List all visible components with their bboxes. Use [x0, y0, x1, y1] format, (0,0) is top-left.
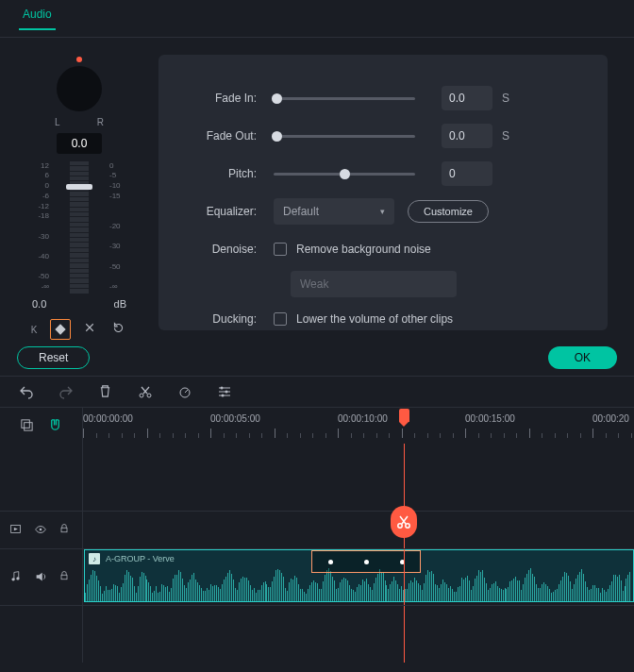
pan-r-label: R [97, 117, 104, 127]
delete-icon[interactable] [98, 384, 113, 399]
adjust-icon[interactable] [217, 384, 232, 399]
video-track [0, 512, 634, 549]
fadein-value[interactable]: 0.0 [442, 86, 492, 110]
video-track-icon [9, 523, 25, 538]
svg-rect-6 [21, 420, 28, 428]
pan-value[interactable]: 0.0 [57, 133, 102, 154]
svg-point-5 [222, 395, 225, 397]
svg-point-11 [39, 528, 42, 530]
timeline: 00:00:00:0000:00:05:0000:00:10:0000:00:1… [0, 408, 634, 663]
timeline-header-tools [0, 408, 83, 444]
db-label: dB [114, 298, 126, 310]
svg-point-14 [16, 577, 19, 580]
volume-handle[interactable] [66, 184, 92, 190]
svg-point-8 [398, 524, 402, 528]
fadeout-unit: S [502, 129, 509, 143]
tab-audio[interactable]: Audio [19, 8, 56, 30]
keyframe-delete-icon[interactable] [84, 322, 99, 337]
music-track-icon [9, 570, 25, 585]
pan-knob[interactable] [46, 57, 112, 113]
track-spacer-2 [0, 606, 634, 663]
svg-point-0 [140, 394, 143, 397]
fadein-slider[interactable] [274, 97, 415, 100]
audio-track-body[interactable]: ♪ A-GROUP - Verve [83, 549, 634, 605]
music-icon: ♪ [89, 553, 100, 564]
split-icon[interactable] [138, 384, 153, 399]
ok-button[interactable]: OK [548, 346, 617, 369]
redo-icon[interactable] [58, 384, 74, 399]
playhead-line [404, 444, 405, 511]
timeline-toolbar [0, 376, 634, 408]
split-marker[interactable] [391, 506, 417, 538]
denoise-check-label: Remove background noise [296, 243, 431, 256]
fadein-unit: S [502, 92, 509, 105]
audio-clip[interactable]: ♪ A-GROUP - Verve [84, 549, 634, 602]
add-track-icon[interactable] [20, 418, 35, 433]
keyframe-add-button[interactable] [50, 319, 71, 340]
playhead-line [404, 606, 405, 663]
pan-lr-labels: L R [55, 117, 104, 127]
lock-icon[interactable] [58, 523, 74, 538]
clip-name: A-GROUP - Verve [106, 554, 175, 563]
audio-track: ♪ A-GROUP - Verve [0, 549, 634, 606]
pan-block: L R 0.0 1260-6-12-18-30-40-50-∞ 0-5-10-1… [0, 38, 158, 340]
denoise-checkbox[interactable] [274, 243, 287, 256]
pitch-value[interactable]: 0 [442, 161, 492, 186]
tab-bar: Audio [0, 0, 634, 38]
svg-point-3 [221, 387, 224, 390]
time-ruler[interactable]: 00:00:00:0000:00:05:0000:00:10:0000:00:1… [83, 408, 634, 444]
svg-point-4 [225, 391, 228, 394]
db-value: 0.0 [32, 298, 46, 310]
speed-icon[interactable] [177, 384, 192, 399]
playhead-line [404, 549, 405, 605]
denoise-label: Denoise: [181, 243, 274, 256]
svg-point-1 [147, 394, 151, 397]
reset-button[interactable]: Reset [17, 346, 90, 369]
svg-rect-15 [61, 575, 67, 580]
pan-l-label: L [55, 117, 60, 127]
keyframe-k-label: K [31, 325, 38, 335]
keyframe-reset-icon[interactable] [112, 322, 127, 337]
volume-meter[interactable]: 1260-6-12-18-30-40-50-∞ 0-5-10-15-20-30-… [32, 161, 126, 293]
lock-icon[interactable] [58, 570, 74, 585]
audio-panel: L R 0.0 1260-6-12-18-30-40-50-∞ 0-5-10-1… [0, 38, 634, 340]
svg-point-9 [406, 524, 409, 528]
ducking-checkbox[interactable] [274, 312, 287, 326]
fadeout-value[interactable]: 0.0 [442, 124, 492, 148]
magnet-icon[interactable] [48, 418, 63, 433]
denoise-level[interactable]: Weak [291, 271, 457, 297]
undo-icon[interactable] [19, 384, 34, 399]
chevron-down-icon: ▾ [380, 207, 385, 216]
equalizer-selected: Default [283, 205, 319, 218]
pitch-label: Pitch: [181, 167, 274, 180]
track-spacer-1 [0, 444, 634, 512]
svg-rect-12 [61, 528, 67, 532]
svg-point-13 [11, 578, 14, 580]
properties-panel: Fade In: 0.0 S Fade Out: 0.0 S Pitch: 0 … [158, 55, 608, 330]
visibility-icon[interactable] [34, 523, 49, 538]
mute-icon[interactable] [34, 570, 49, 585]
ducking-check-label: Lower the volume of other clips [296, 312, 453, 326]
fadeout-label: Fade Out: [181, 129, 274, 143]
fadeout-slider[interactable] [274, 135, 415, 138]
svg-rect-7 [24, 423, 31, 430]
fadein-label: Fade In: [181, 92, 274, 105]
equalizer-select[interactable]: Default ▾ [274, 198, 394, 225]
pitch-slider[interactable] [274, 173, 415, 176]
action-bar: Reset OK [0, 340, 634, 376]
customize-button[interactable]: Customize [408, 200, 489, 223]
ducking-label: Ducking: [181, 312, 274, 326]
equalizer-label: Equalizer: [181, 205, 274, 218]
playhead-handle[interactable] [399, 409, 409, 422]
───
_Task prompt:_
Which lines of the records above contain the word "equalizer"? Copy each of them.

_Your response:_
equalizer-selected: Default [283, 205, 319, 218]
equalizer-select[interactable]: Default ▾ [274, 198, 394, 225]
equalizer-label: Equalizer: [181, 205, 274, 218]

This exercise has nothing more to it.